━━━ Dataset records
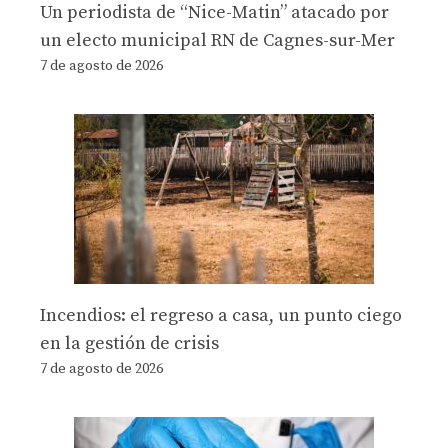
Un periodista de “Nice-Matin” atacado por
un electo municipal RN de Cagnes-sur-Mer
7 de agosto de 2026
Incendios: el regreso a casa, un punto ciego
en la gestión de crisis
7 de agosto de 2026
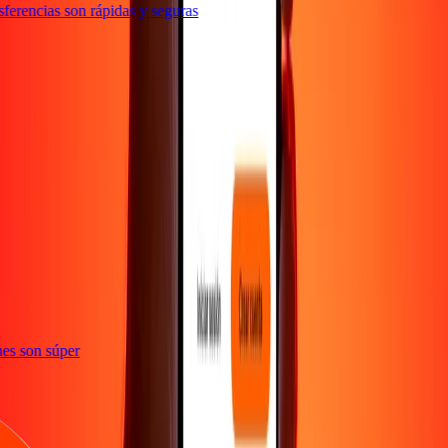
erencias son rápidas y seguras
e
iones son súper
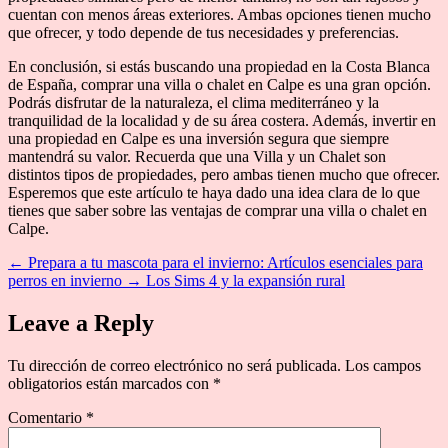
cuentan con menos áreas exteriores. Ambas opciones tienen mucho
que ofrecer, y todo depende de tus necesidades y preferencias.
En conclusión, si estás buscando una propiedad en la Costa Blanca
de España, comprar una villa o chalet en Calpe es una gran opción.
Podrás disfrutar de la naturaleza, el clima mediterráneo y la
tranquilidad de la localidad y de su área costera. Además, invertir en
una propiedad en Calpe es una inversión segura que siempre
mantendrá su valor. Recuerda que una Villa y un Chalet son
distintos tipos de propiedades, pero ambas tienen mucho que ofrecer.
Esperemos que este artículo te haya dado una idea clara de lo que
tienes que saber sobre las ventajas de comprar una villa o chalet en
Calpe.
←
Prepara a tu mascota para el invierno: Artículos esenciales para
perros en invierno
→
Los Sims 4 y la expansión rural
Leave a Reply
Tu dirección de correo electrónico no será publicada.
Los campos
obligatorios están marcados con
*
Comentario
*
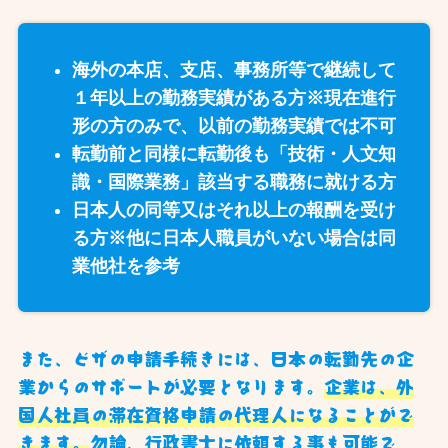
海外の本店、支店、事務所等で継続して
１年以上の勤務実績がある方※現在進行
形の方のみで、以前の勤務実績では不可
転勤前と同様に転勤後も「技術・人文知
識・国際業務」該当する職務に就ける方
日本人の同等又はそれ以上の報酬を受け
る方※他に日本人職員がいない場合は同
業他社を参考
また、ビザの申請手続きには、日本の転勤先の企
業からのサポートが必要となります。
企業は、外
国人社員の滞在資格申請の代理人になることがで
きます。
勿論、行政書士に依頼する事も可能で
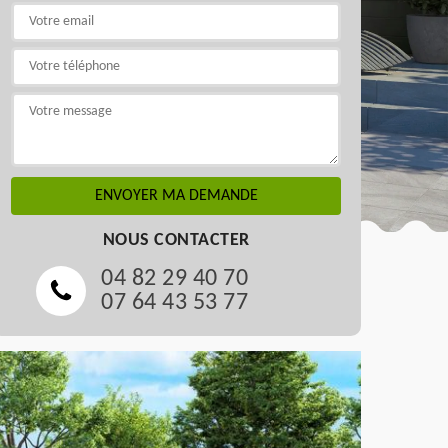
NOUS CONTACTER
04 82 29 40 70
07 64 43 53 77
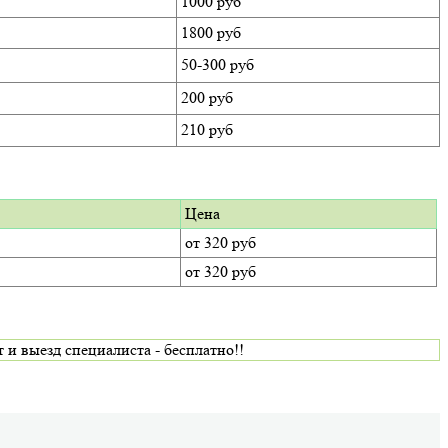
1000 руб
1800 руб
50-300 руб
200 руб
210 руб
Цена
от 320 руб
от 320 руб
 выезд специалиста - бесплатно!!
━━━━━━
Please output every entry above exactly, without the pictures.

**Result below**:
Un periodista de “Nice-Matin” atacado por
un electo municipal RN de Cagnes-sur-Mer
7 de agosto de 2026
Incendios: el regreso a casa, un punto ciego
en la gestión de crisis
7 de agosto de 2026
erencias son rápidas y seguras
e
iones son súper
cuentan con menos áreas exteriores. Ambas opciones tienen mucho
que ofrecer, y todo depende de tus necesidades y preferencias.
En conclusión, si estás buscando una propiedad en la Costa Blanca
de España, comprar una villa o chalet en Calpe es una gran opción.
Podrás disfrutar de la naturaleza, el clima mediterráneo y la
tranquilidad de la localidad y de su área costera. Además, invertir en
una propiedad en Calpe es una inversión segura que siempre
mantendrá su valor. Recuerda que una Villa y un Chalet son
distintos tipos de propiedades, pero ambas tienen mucho que ofrecer.
Esperemos que este artículo te haya dado una idea clara de lo que
tienes que saber sobre las ventajas de comprar una villa o chalet en
Calpe.
←
Prepara a tu mascota para el invierno: Artículos esenciales para
perros en invierno
→
Los Sims 4 y la expansión rural
Leave a Reply
Tu dirección de correo electrónico no será publicada.
Los campos
obligatorios están marcados con
*
Comentario
*
海外の本店、支店、事務所等で継続して
１年以上の勤務実績がある方※現在進行
形の方のみで、以前の勤務実績では不可
転勤前と同様に転勤後も「技術・人文知
識・国際業務」該当する職務に就ける方
日本人の同等又はそれ以上の報酬を受け
る方※他に日本人職員がいない場合は同
業他社を参考
また、ビザの申請手続きには、日本の転勤先の企
業からのサポートが必要となります。
企業は、外
国人社員の滞在資格申請の代理人になることがで
きます。
勿論、行政書士に依頼する事も可能で
NOUS CONTACTER
04 82 29 40 70
07 64 43 53 77
1000 руб
1800 руб
50-300 руб
200 руб
210 руб
Цена
от 320 руб
от 320 руб
 выезд специалиста - бесплатно!!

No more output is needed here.